##### Records supplied #####

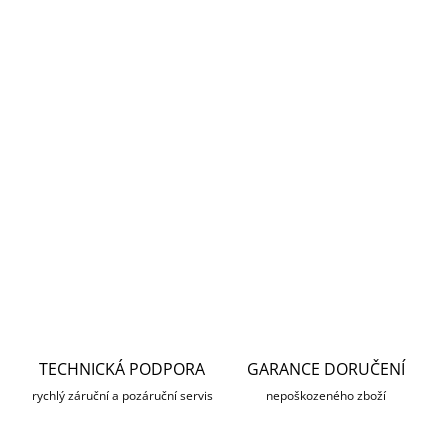
4 427 Kč bez DPH
Měrná
SKLADEM
cena:
MŮŽEME
DORUČIT DO:
13.8.2026
MOŽNOSTI
DORUČENÍ
DETAILNÍ INFORMACE
ZEPTAT SE
HLÍDAT
TECHNICKÁ PODPORA
GARANCE DORUČENÍ
rychlý záruční a pozáruční servis
nepoškozeného zboží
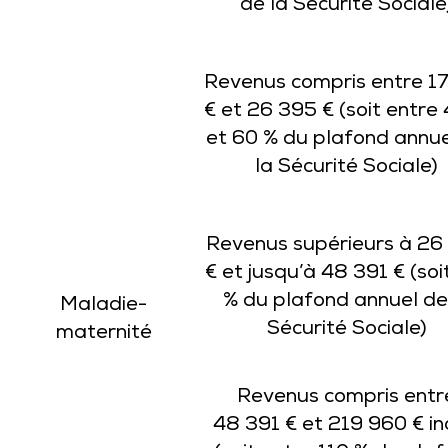
de la Sécurité Sociale
Revenus compris entre 1
€ et 26 395 € (soit entre
et 60 % du plafond annue
la Sécurité Sociale)
Revenus supérieurs à 26
€ et jusqu’à 48 391 € (soi
% du plafond annuel de
Maladie-
Sécurité Sociale)
maternité
Revenus compris entr
48 391 € et 219 960 € in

#####

Task brief — When you retype the material above, keep every word exact and drop the images.

Completed task —
4 427 Kč bez DPH
Měrná
SKLADEM
cena:
MŮŽEME
DORUČIT DO:
13.8.2026
MOŽNOSTI
DORUČENÍ
DETAILNÍ INFORMACE
ZEPTAT SE
HLÍDAT
TECHNICKÁ PODPORA
GARANCE DORUČENÍ
rychlý záruční a pozáruční servis
nepoškozeného zboží
de la Sécurité Sociale
Revenus compris entre 1
€ et 26 395 € (soit entre
et 60 % du plafond annue
la Sécurité Sociale)
Revenus supérieurs à 26
€ et jusqu’à 48 391 € (soi
% du plafond annuel de
Maladie-
Sécurité Sociale)
maternité
Revenus compris entr
48 391 € et 219 960 € in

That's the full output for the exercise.